# Some help please



## missemma89 (May 23, 2011)

I there, I'm new to all this but am looking to compete in miss figure competitions so any advice would be much appreciated  I have posted my diet & routine at the moment (about 5 weeks into this first program)

I don't really have a set diet but am naturally thin, I have breakfast (usually porridge or something similar) then an apple and cereal bar about 11 o clock then lunch about 1 consists of either baked potato & filling or rice, veg & chicken/fish and then dinner is also a good meal (varies day to day from spag bol to stir fry etc), I do try to have a yogurt most days too 

I train 3 times per week and have always been quite fit - used to do mostly cardio but now I've started weights. I do 10 mins running, 10 mins bike to warm up then 2x 10-12 reps 10kg weighted lunges, 2x 10-12 reps 20-25kg leg curl, 2x 10-12 reps 20kg leg extension, 2x 10-12 reps 5kg bicep curls, 2x 10-12 reps 10kg tricep dips, then all following one after the other 2x 10-12 reps 3kg laterals, alternate front shoulder raises, seated laterals, chest press and then choose 4 different ab exercises and do 30 reps of each x2. And I also attend a high intensity boxercise class once a week on top of gym 3 times a week 

Hope this all makes sense 

Thanks

Emma


----------



## missemma89 (May 23, 2011)

yes this routine is repeated 3 times a week, I have also managed to up the weight on leg extension to 25kg and leg curl to 30kg, and also all arm exercises to 5kg (instead of all the 3kg ones) hope that makes sense 

thanks


----------



## missuniverse (Dec 14, 2011)

hey emma where abouts are you at now with training and diet you still wanting to dip your toe competing wise ? x


----------



## missemma89 (May 23, 2011)

Hi, i have replied to my other thread but just thought id update my training as it's changed quite a bit now 

Arms:

ez bar curl - 3 sets @ 10 reps @ 5kg

laying dumbell extensions - 3 sets @ 10 reps @ 5kg

dumbell curl - 3 sets @ 10 reps @ 7.5kg (although managed to do 8 reps @ 10kg monday)

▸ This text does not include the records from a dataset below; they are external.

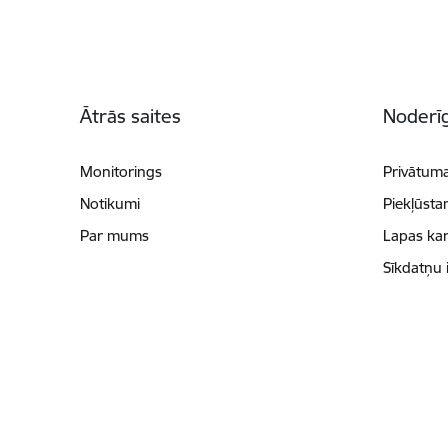
Kājene
Ātrās saites
Noderīg
Monitorings
Privātuma
Notikumi
Piekļūsta
Par mums
Lapas kar
Sīkdatņu 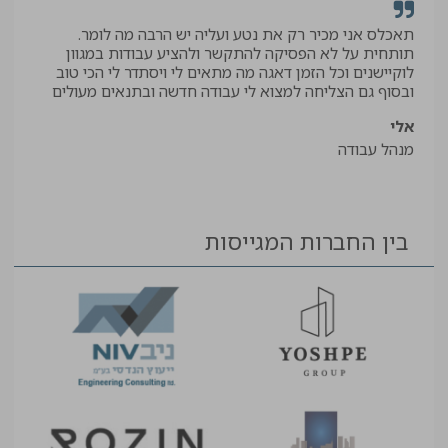
תאכלס אני מכיר רק את נטע ועליה יש הרבה מה לומר.
קיב
תותחית על לא הפסיקה להתקשר ולהציע עבודות במגוון
תודה
לוקיישנים וכל הזמן דאגה מה מתאים לי ויסתדר לי הכי טוב
יאיר
ובסוף גם הצליחה למצוא לי עבודה חדשה ובתנאים מעולים
עוזר
אלי
מנהל עבודה
בין החברות המגייסות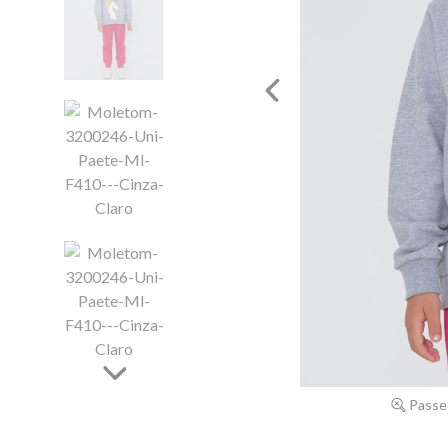
Passe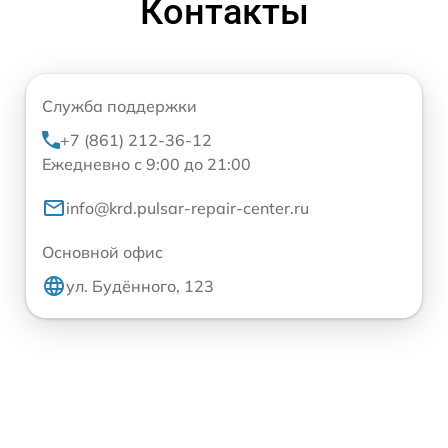
Контакты
Служба поддержки
+7 (861) 212-36-12
Ежедневно с 9:00 до 21:00
info@krd.pulsar-repair-center.ru
Основной офис
ул. Будённого, 123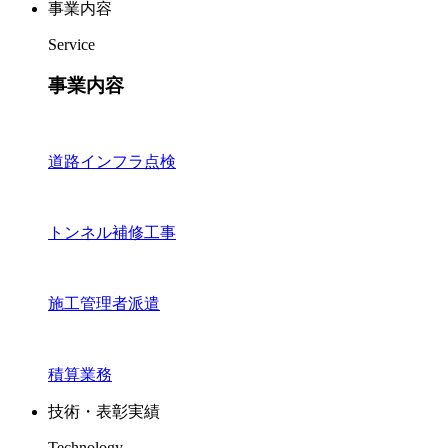
事業内容
Service
事業内容
道路インフラ点検
トンネル補修工事
施工管理者派遣
積算業務
技術・表彰実績
Technology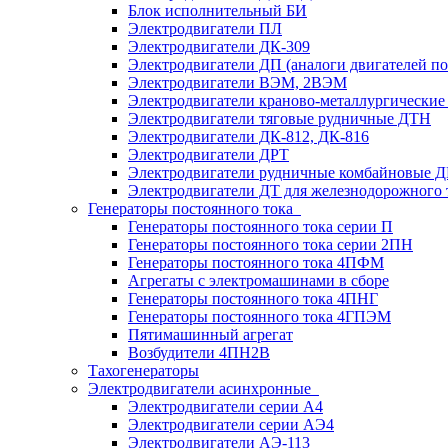
Блок исполнительный БИ
Электродвигатели ПЛ
Электродвигатели ДК-309
Электродвигатели ДП (аналоги двигателей п
Электродвигатели ВЭМ, 2ВЭМ
Электродвигатели краново-металлургические
Электродвигатели тяговые рудничные ДТН
Электродвигатели ДК-812, ДК-816
Электродвигатели ДРТ
Электродвигатели рудничные комбайновые 
Электродвигатели ДТ для железнодорожного 
Генераторы постоянного тока
Генераторы постоянного тока серии П
Генераторы постоянного тока серии 2ПН
Генераторы постоянного тока 4ПФМ
Агрегаты с электромашинами в сборе
Генераторы постоянного тока 4ПНГ
Генераторы постоянного тока 4ГПЭМ
Пятимашинный агрегат
Возбудители 4ПН2В
Тахогенераторы
Электродвигатели асинхронные
Электродвигатели серии А4
Электродвигатели серии АЭ4
Электродвигатели АЭ-113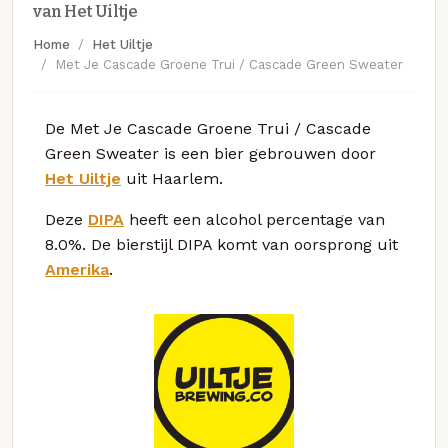
van Het Uiltje
Home
Het Uiltje
Met Je Cascade Groene Trui / Cascade Green Sweater
De Met Je Cascade Groene Trui / Cascade
Green Sweater is een bier gebrouwen door
Het Uiltje
uit Haarlem.
Deze
DIPA
heeft een alcohol percentage van
8.0%. De bierstijl DIPA komt van oorsprong uit
Amerika
.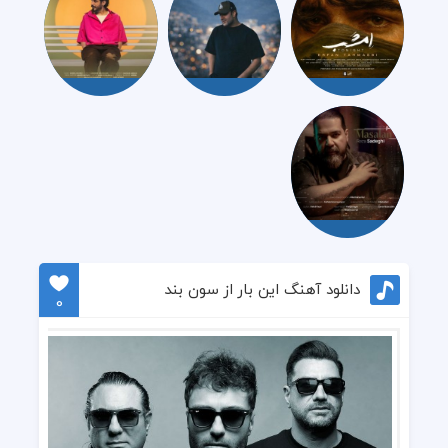
دانلود آهنگ این بار از سون بند
0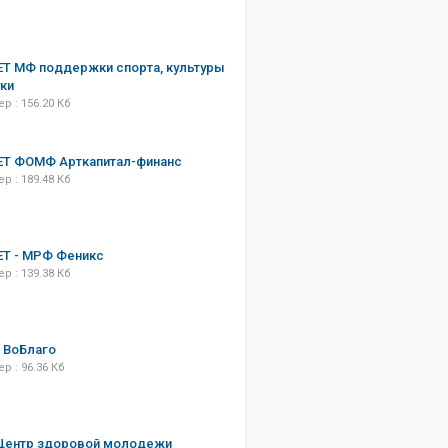
Т МФ поддержки спорта, культуры
уки
р : 156.20 Кб
ЕТ ФОМФ Арткапитал-финанс
р : 189.48 Кб
Т - МРФ Феникс
р : 139.38 Кб
 ВоБлаго
р : 96.36 Кб
Центр здоровой молодежи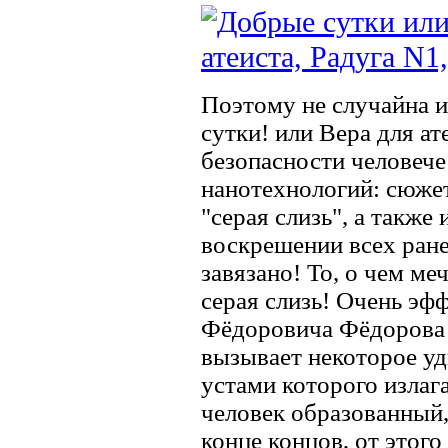
Поэтому не случайна и
сутки! или Вера для а
безопасности человече
нанотехнологий: сюжет
"серая слизь", а также
воскрешении всех ране
завязано! То, о чем ме
серая слизь! Очень эф
Фёдоровича Фёдорова п
вызывает некоторое уд
устами которого излаг
человек образованный,
конце концов, от этог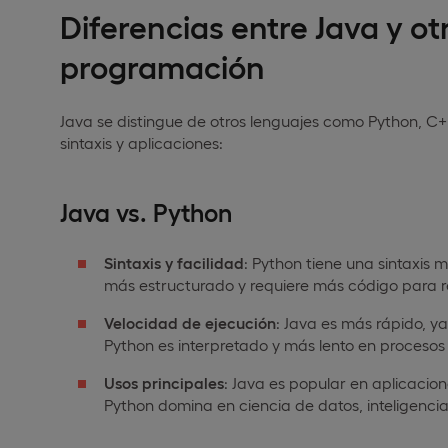
Diferencias entre Java y ot
programación
Java se distingue de otros lenguajes como Python, C
sintaxis y aplicaciones:
Java vs. Python
Sintaxis y facilidad
: Python tiene una sintaxis m
más estructurado y requiere más código para rea
Velocidad de ejecución
: Java es más rápido, y
Python es interpretado y más lento en procesos 
Usos principales
: Java es popular en aplicacion
Python domina en ciencia de datos, inteligencia 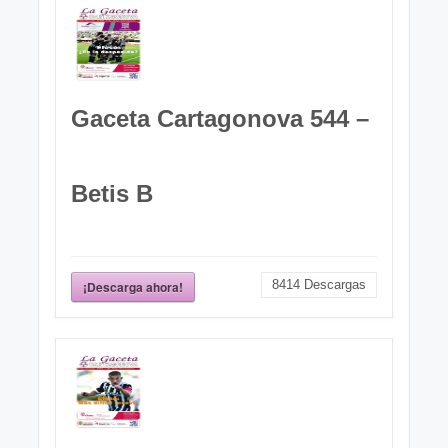
Gaceta Cartagonova 544 –
Betis B
8414
Descargas
¡Descarga ahora!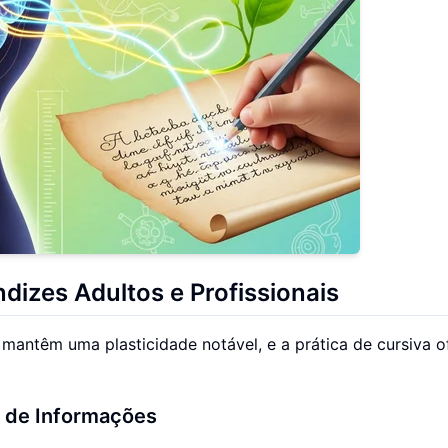
dizes Adultos e Profissionais
 mantêm uma plasticidade notável, e a prática de cursiva o
 de Informações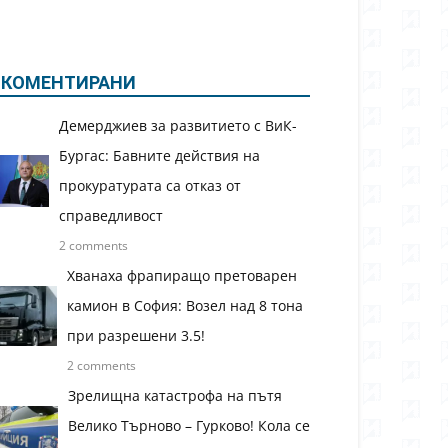
КОМЕНТИРАНИ
Демерджиев за развитието с ВиК-
Бургас: Бавните действия на
прокуратурата са отказ от
справедливост
2 comments
Хванаха фрапиращо претоварен
камион в София: Возел над 8 тона
при разрешени 3.5!
2 comments
Зрелищна катастрофа на пътя
Велико Търново – Гурково! Кола се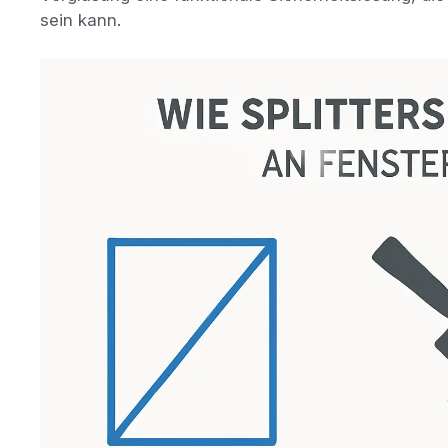
sein kann.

reverse grip pulldown into tricep pushdown - 3 sets @ 10 reps @ 25kg (managed to do 8 reps @ 30kg monday)

cable curls - 3 sets @ 10 reps @ 20kg

ez bar laying extension - x3 sets @ 10 reps @ just bar

forearm curls - 3 sets @ 10 reps @ 5kg

Legs & Shoulders:

dumbell raises - 3 sets @ 10 reps @ 7.5kg (recently changed from shoulder press - 3 sets @ 10 reps @ 7.5kg)

squats (on smith machine) - x3 sets @ 10 reps @ 15kg

laterals - 3 sets @ 10 reps @ 7.5kg (recently changed from upright row - 3 sets @ 10 reps @ 15kg)

calf raises - 3 sets @ 10 reps @ 40kg

shrugs - 3 sets @ 10 reps @ 15kg

leg curl - 3 sets @ 10 reps @ 35kg

Chest & Back:

dumbell press - 3 sets @ 10 reps @ 12.5kg

lat pull downs - 2 sets @ 10 reps @ 30kg & 1 set @ 10 reps @ 37.5kg

incline flys - x3 sets @ 8 reps @ 12.5kg

one arm dumbell row - 3 sets @ 8 reps @ 15kg

cable flys - x3 sets @ 10 reps @ 15kg

medium grip pulldowns - x3 sets @ 10 reps @ 30kg

I also add on 5/6 ab exercises at the end of each session and still attend the boxercise class one a week

I am still very much looking to compete, have already seen huge changes in myself but still not really competition level

Hope this helps 

Emma


----------